Nesta terça-feira (26), o juiz Vitor Dias Zampieri presidiu uma sessão de julgamento do Tribunal do Júri em Dourados, envolvendo feminicídio. O caso emblemático gerou grande comoção social na população douradense. Ao final da sessão, o conselho de sentença julgou o réu culpado e o juiz condenou-o a 27 anos, 9 meses e 10 dias por feminicídio de reclusão, em regime inicial fechado.
O réu foi condenado também a um ano de detenção e 10 dias-multa por posse irregular de arma de fogo e essa mesma pena foi aplicada ao cunhado do réu, A.M.S., que confessou ter guardado a arma do agressor em sua residência.
De acordo com a sentença condenatória, o réu foi ainda condenado a pagar um valor mínimo de reparação de danos aos filhos, considerando que a fixação de indenização mínima é efeito automático da condenação, nos termos do art. 387, IV, do Código de Processo Penal, no valor de 100 salários mínimos atuais, que corresponde a R$ 99.800,00.
O juiz determinou na sentença a intimação do Estado para que o réu-agressor ressarça os valores gastos pelo Sistema Único de Saúde (SUS) no atendimento da vítima, como previsto na Lei nº 13.871/2019, além de determinar que o promotor da Infância e Juventude da comarca de Dourados seja oficiado para apurar se é caso de perda de poder familiar do réu em relação aos filhos, como consequência de uma inovação legislativa, nos termos do art. 23, § 2º, do ECA e art. 1.638, parágrafo único, I, a, do Código Civil.
Entenda – De acordo com a denúncia, E.A.O.R. manteve um relacionamento conjugal por 15 anos com a vítima e da união nasceram quatro filhos. No dia 25 de junho de 2018, por volta das 15 horas, no Parque das Nações I, em Dourados, por motivo torpe e recurso que dificultou a defesa da vítima, além da condição de sexo feminino, o réu atirou na cabeça da mulher.
Consta do processo que o relacionamento do casal era conturbado, com agressões físicas e emocionais praticadas pelo réu contra a vítima. O marido era muito possessivo e, um mês antes do crime, o casal desentendeu-se porque ele descobriu que companheira comunicava-se com um colega de trabalho por mensagens telefônicas.
Na ocasião, o réu agrediu a vítima com um cabo de vassoura, resultando em lesões corporais, além de ameaças e xingamentos. O marido então asseverou que compraria uma arma para matar o colega de trabalho da vítima. A mulher registrou um boletim de ocorrência e solicitou medida protetiva, em razão do grande temor que sentia do agressor.

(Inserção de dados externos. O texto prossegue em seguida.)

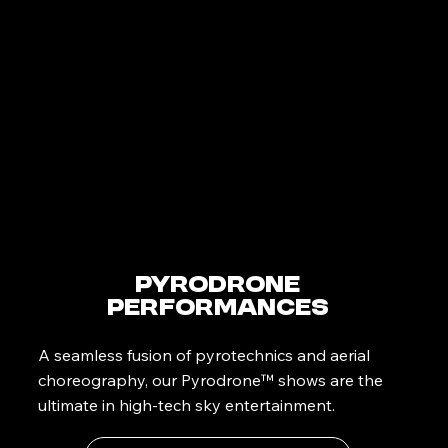
PyroDrone
Performances
A seamless fusion of pyrotechnics and aerial
choreography, our Pyrodrone™ shows are the
ultimate in high-tech sky entertainment.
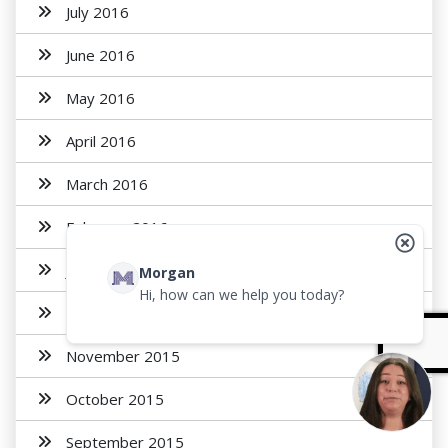
July 2016
June 2016
May 2016
April 2016
March 2016
February 2016
January 2016
Morgan
Hi, how can we help you today?
December 2015
November 2015
October 2015
September 2015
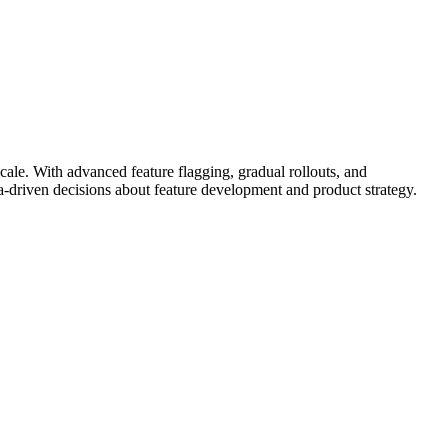
cale. With advanced feature flagging, gradual rollouts, and
a-driven decisions about feature development and product strategy.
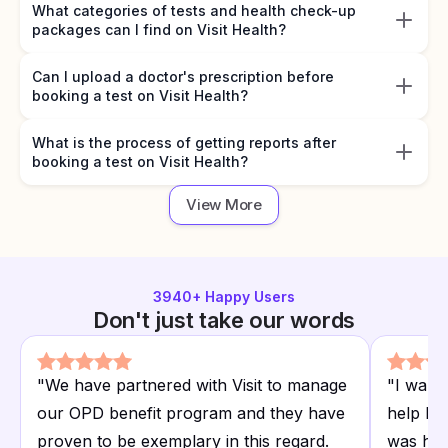
What categories of tests and health check-up
packages can I find on Visit Health?
Can I upload a doctor's prescription before
booking a test on Visit Health?
What is the process of getting reports after
booking a test on Visit Health?
View More
3940
+ Happy Users
Don't just take our words
"
We have partnered with Visit to manage
"
I want
our OPD benefit program and they have
help I r
proven to be exemplary in this regard.
was hap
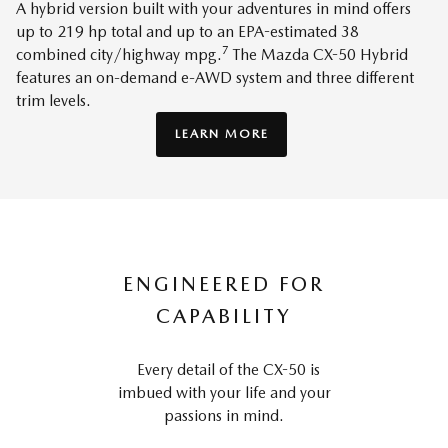
A hybrid version built with your adventures in mind offers
up to 219 hp total and up to an EPA-estimated 38
7
combined city/highway mpg.
The Mazda CX-50 Hybrid
features an on-demand e-AWD system and three different
trim levels.
LEARN MORE
ENGINEERED FOR
CAPABILITY
Every detail of the CX-50 is
imbued with your life and your
passions in mind.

A partir de então, a vítima passou a morar com a mãe, enquanto o agressor estava proibido judicialmente de se aproximar ou manter contato com a vítima. Ainda assim, o réu comprou a arma, guardou-a na residência do cunhado e permanecia nos arredores da casa, esperando o momento em que a ex-mulher saísse do local para reatar o relacionamento. Além disso, ordenou aos filhos que, ao visitarem a mãe, pegassem seu celular para que monitorasse os contatos mantidos pela vítima.
No dia do crime, a vítima e o filho de 14 anos levavam a motocicleta da mulher até uma oficina mecânica, quando foram abordados pelo réu, que chegara de moto querendo que ela desbloqueasse o celular para que pudesse visualizar as mensagens. Ante a recusa dela, ele mostrou a arma na cintura e iniciou uma discussão com a vítima, interrompida pelo filho.

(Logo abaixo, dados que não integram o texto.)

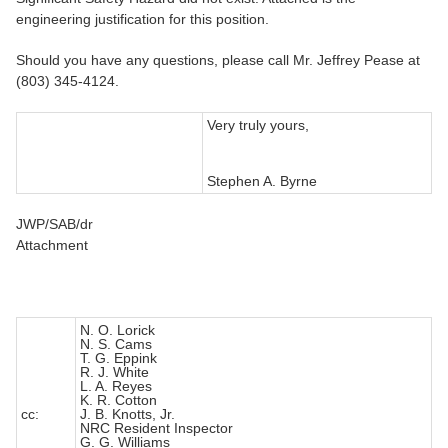
engineering justification for this position.
Should you have any questions, please call Mr. Jeffrey Pease at
(803) 345-4124.
Very truly yours,
Stephen A. Byrne
JWP/SAB/dr
Attachment
N. O. Lorick
N. S. Cams
T. G. Eppink
R. J. White
L. A. Reyes
K. R. Cotton
cc:
J. B. Knotts, Jr.
NRC Resident Inspector
G. G. Williams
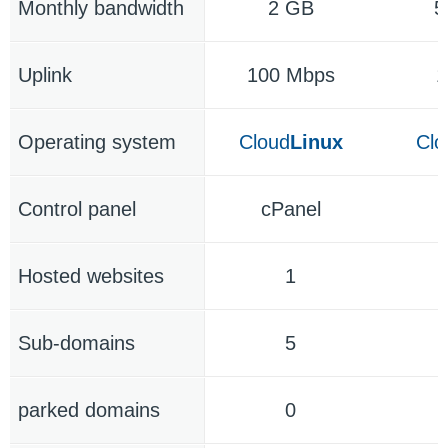
Monthly bandwidth
2 GB
5
Uplink
100 Mbps
1
Operating system
Cloud
Linux
Clo
Control panel
cPanel
c
Hosted websites
1
Sub-domains
5
parked domains
0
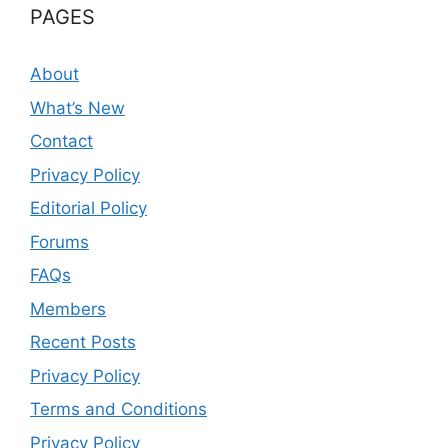
PAGES
About
What’s New
Contact
Privacy Policy
Editorial Policy
Forums
FAQs
Members
Recent Posts
Privacy Policy
Terms and Conditions
Privacy Policy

Com o fim da discussão, a vítima e o adolescente foram até a oficina para deixar o veículo, sempre seguidos pelo acusado. Antes de chegar ao local, foram abordados novamente pelo réu que puxou a mulher pelo braço e a levou para um canto afastado da rua, com pouca movimentação.
Ato contínuo, o réu desferiu diversos socos no rosto da mulher, tendo ela caído ao chão. O filho jogou um pedaço de madeira contra o pai, na tentativa de impedi-lo, entretanto, não acertou. O agressor tirou a arma de fogo da cintura, mirou na cabeça da vítima e disparou diretamente contra o crânio da ex-companheira.
E.A.O.R. foi pronunciado por homicídio qualificado, por motivo torpe, com recurso que dificultou a defesa e feminicídio, além de posse irregular de arma de fogo. No decorrer do processo, a defesa requereu exame de sanidade mental no réu, sugerindo que o crime pudesse ter sido motivado por influência de “forte paixão”. O pedido foi negado pelo juiz, em recurso ao TJMS e em novo recurso ao Superior Tribunal de Justiça (STJ).
Por envolver feminicídio, o processo tramitou em segredo de justiça.